Taking cognisance of the delays in the disposal of resolutions plans submitted to the NCLT, the committee said such delays are often caused due to a high number of objections to the proposed resolution plan, or due to a high degree of pendency of cases. “Nevertheless, delays at the stage of disposal of the resolution plan are value destructive and discourage prospective resolution applicants from submitting plans,” it said, while recommending a 30-day deadline for the adjudicating authority to dispose the resolution plans.
As many as 66% of companies that are undergoing resolution have exceeded the 270-day limit, as per IBBI data. Recovery for financial creditors from the resolution of stressed firms under the IBC crashed to a record quarterly low of 10.2% of their admitted claims in the three months through March. Analysts have mainly blamed the delay in resolution for the value erosion, although other factors, too, served to drag down the recovery.

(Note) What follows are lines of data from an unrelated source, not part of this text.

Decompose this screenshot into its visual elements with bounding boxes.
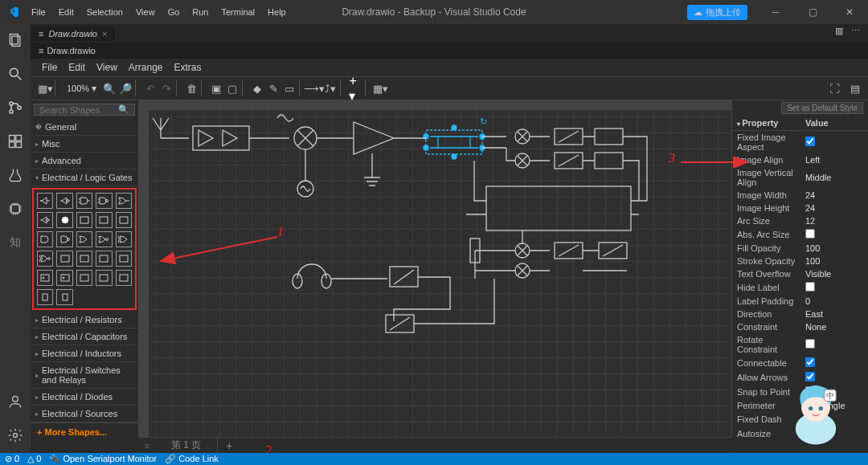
cat-switches[interactable]: ▸Electrical / Switches and Relays xyxy=(31,362,138,389)
gate-inv[interactable] xyxy=(37,212,53,228)
prop-value[interactable] xyxy=(805,386,815,398)
prop-value[interactable]: 24 xyxy=(805,203,815,213)
prop-row[interactable]: Snap to Point xyxy=(732,385,868,399)
prop-row[interactable]: Label Padding0 xyxy=(732,295,868,308)
breadcrumb-file[interactable]: Draw.drawio xyxy=(47,46,96,55)
gate-box3[interactable] xyxy=(116,212,132,228)
tab-draw-drawio[interactable]: ≡ Draw.drawio × xyxy=(31,27,115,41)
gate-b9[interactable] xyxy=(116,270,132,286)
extensions-icon[interactable] xyxy=(6,132,25,151)
prop-row[interactable]: ConstraintNone xyxy=(732,320,868,333)
menu-help[interactable]: Help xyxy=(262,4,292,20)
prop-value[interactable]: None xyxy=(805,322,826,332)
zoom-out-icon[interactable]: 🔎 xyxy=(119,82,132,95)
cat-inductors[interactable]: ▸Electrical / Inductors xyxy=(31,345,138,362)
drawio-canvas[interactable]: ↻ xyxy=(139,100,731,437)
prop-row[interactable]: Image Height24 xyxy=(732,202,868,214)
gate-xnor[interactable] xyxy=(37,251,53,267)
prop-row[interactable]: Image AlignLeft xyxy=(732,153,868,166)
prop-value[interactable] xyxy=(805,428,815,437)
prop-row[interactable]: PerimeterRectangle xyxy=(732,399,868,412)
prop-value[interactable] xyxy=(805,372,815,383)
gate-b6[interactable] xyxy=(56,270,72,286)
to-back-icon[interactable]: ▢ xyxy=(226,82,239,95)
prop-value[interactable]: 24 xyxy=(805,190,815,200)
gate-box2[interactable] xyxy=(96,212,112,228)
cat-diodes[interactable]: ▸Electrical / Diodes xyxy=(31,389,138,406)
gate-b4[interactable] xyxy=(116,251,132,267)
cat-sources[interactable]: ▸Electrical / Sources xyxy=(31,406,138,422)
window-maximize[interactable]: ▢ xyxy=(794,0,831,24)
zoom-in-icon[interactable]: 🔍 xyxy=(103,82,116,95)
prop-value[interactable]: 12 xyxy=(805,216,815,226)
table-icon[interactable]: ▦▾ xyxy=(374,82,387,95)
prop-row[interactable]: Stroke Opacity100 xyxy=(732,255,868,267)
gate-or2[interactable] xyxy=(76,231,92,247)
gate-nor[interactable] xyxy=(96,231,112,247)
prop-row[interactable]: DirectionEast xyxy=(732,308,868,320)
prop-value[interactable]: 0 xyxy=(805,296,810,306)
shadow-icon[interactable]: ▭ xyxy=(283,82,296,95)
cat-logic-gates[interactable]: ▾Electrical / Logic Gates xyxy=(31,169,138,186)
gate-buffer[interactable] xyxy=(37,193,53,209)
prop-value[interactable]: Visible xyxy=(805,269,831,279)
menu-view[interactable]: View xyxy=(130,4,161,20)
redo-icon[interactable]: ↷ xyxy=(160,82,173,95)
prop-value[interactable]: East xyxy=(805,309,823,319)
gate-nand[interactable] xyxy=(96,193,112,209)
gate-b1[interactable] xyxy=(56,251,72,267)
prop-value[interactable]: Rectangle xyxy=(805,401,845,410)
cat-advanced[interactable]: ▸Advanced xyxy=(31,153,138,169)
prop-value[interactable]: Middle xyxy=(805,173,831,182)
prop-row[interactable]: Image Vertical AlignMiddle xyxy=(732,166,868,189)
window-minimize[interactable]: ─ xyxy=(757,0,794,24)
settings-icon[interactable] xyxy=(6,426,25,445)
to-front-icon[interactable]: ▣ xyxy=(210,82,223,95)
gate-and[interactable] xyxy=(76,193,92,209)
gate-nand2[interactable] xyxy=(56,231,72,247)
gate-not[interactable] xyxy=(56,193,72,209)
undo-icon[interactable]: ↶ xyxy=(144,82,157,95)
status-code-link[interactable]: 🔗 Code Link xyxy=(165,454,219,464)
prop-value[interactable]: 100 xyxy=(805,243,820,253)
prop-value[interactable]: 100 xyxy=(805,256,820,266)
gate-b2[interactable] xyxy=(76,251,92,267)
set-default-style-button[interactable]: Set as Default Style xyxy=(781,102,863,114)
search-shapes-input[interactable] xyxy=(39,105,118,115)
waypoints-icon[interactable]: ⤴▾ xyxy=(324,82,337,95)
page-menu-icon[interactable]: ≡ xyxy=(139,441,155,451)
prop-row[interactable]: Text OverflowVisible xyxy=(732,267,868,280)
prop-row[interactable]: Arc Size12 xyxy=(732,214,868,227)
add-page-button[interactable]: + xyxy=(218,438,240,454)
prop-value[interactable] xyxy=(805,357,815,369)
prop-row[interactable]: Image Width24 xyxy=(732,189,868,202)
drawio-menu-view[interactable]: View xyxy=(92,60,122,75)
split-editor-icon[interactable]: ▥ xyxy=(835,26,843,36)
status-warnings[interactable]: △ 0 xyxy=(27,454,41,464)
prop-row[interactable]: Fixed Image Aspect xyxy=(732,131,868,153)
window-close[interactable]: ✕ xyxy=(831,0,868,24)
more-shapes-button[interactable]: + More Shapes... xyxy=(31,422,138,441)
prop-row[interactable]: Connectable xyxy=(732,356,868,370)
status-errors[interactable]: ⊘ 0 xyxy=(5,454,19,464)
prop-row[interactable]: Rotate Constraint xyxy=(732,333,868,356)
gate-sm2[interactable] xyxy=(56,289,72,305)
more-actions-icon[interactable]: ⋯ xyxy=(851,26,860,36)
cat-general[interactable]: � General xyxy=(31,119,138,136)
gate-box1[interactable] xyxy=(76,212,92,228)
prop-row[interactable]: Allow Arrows xyxy=(732,370,868,385)
format-panel-icon[interactable]: ▤ xyxy=(849,82,862,95)
prop-row[interactable]: Hide Label xyxy=(732,280,868,295)
chip-icon[interactable] xyxy=(6,199,25,218)
testing-icon[interactable] xyxy=(6,165,25,185)
prop-row[interactable]: Fixed Dash xyxy=(732,412,868,426)
diagram-content[interactable]: ↻ xyxy=(149,110,727,437)
gate-xor[interactable] xyxy=(116,231,132,247)
gate-and2[interactable] xyxy=(37,231,53,247)
prop-value[interactable] xyxy=(805,339,815,350)
gate-b7[interactable] xyxy=(76,270,92,286)
page-1-tab[interactable]: 第 1 页 xyxy=(155,437,218,454)
gate-circle[interactable] xyxy=(56,212,72,228)
gate-b5[interactable] xyxy=(37,270,53,286)
source-control-icon[interactable] xyxy=(6,98,25,117)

The committee has recommended that a mechanism for reviewing late submissions of plans and unsolicited revisions to plans be laid down in the regulations. Although there are stage-wise timelines provided in the regulations at present, resolution plans are received by the resolution professionals even after the stipulated deadlines. In some cases, revisions are made to submitted resolution plans in an attempt to outbid other potential resolution applicants.
The committee also suggested that a clarificatory note be issued to stress that proceedings for avoidable transactions and improper trading can continue even after the completion of a corporate insolvency resolution process (CIRP).
Similarly, the threshold date for the look-back period of avoidable transactions should be “altered to cast a wider net for catching such transactions”. So, the threshold date should be changed to the date of the filing of application for the initiation of the CIRP, instead of the date of commencement.
The committee has also suggested that the insolvency regulator IBBI issue guidelines stipulating the standard of conduct for members of the committee of creditors (typically financial creditors). “This may be in the form of guidance that provides a normative framework to members of the CoC about the manner of conducting themselves in processes under the Code,” it said.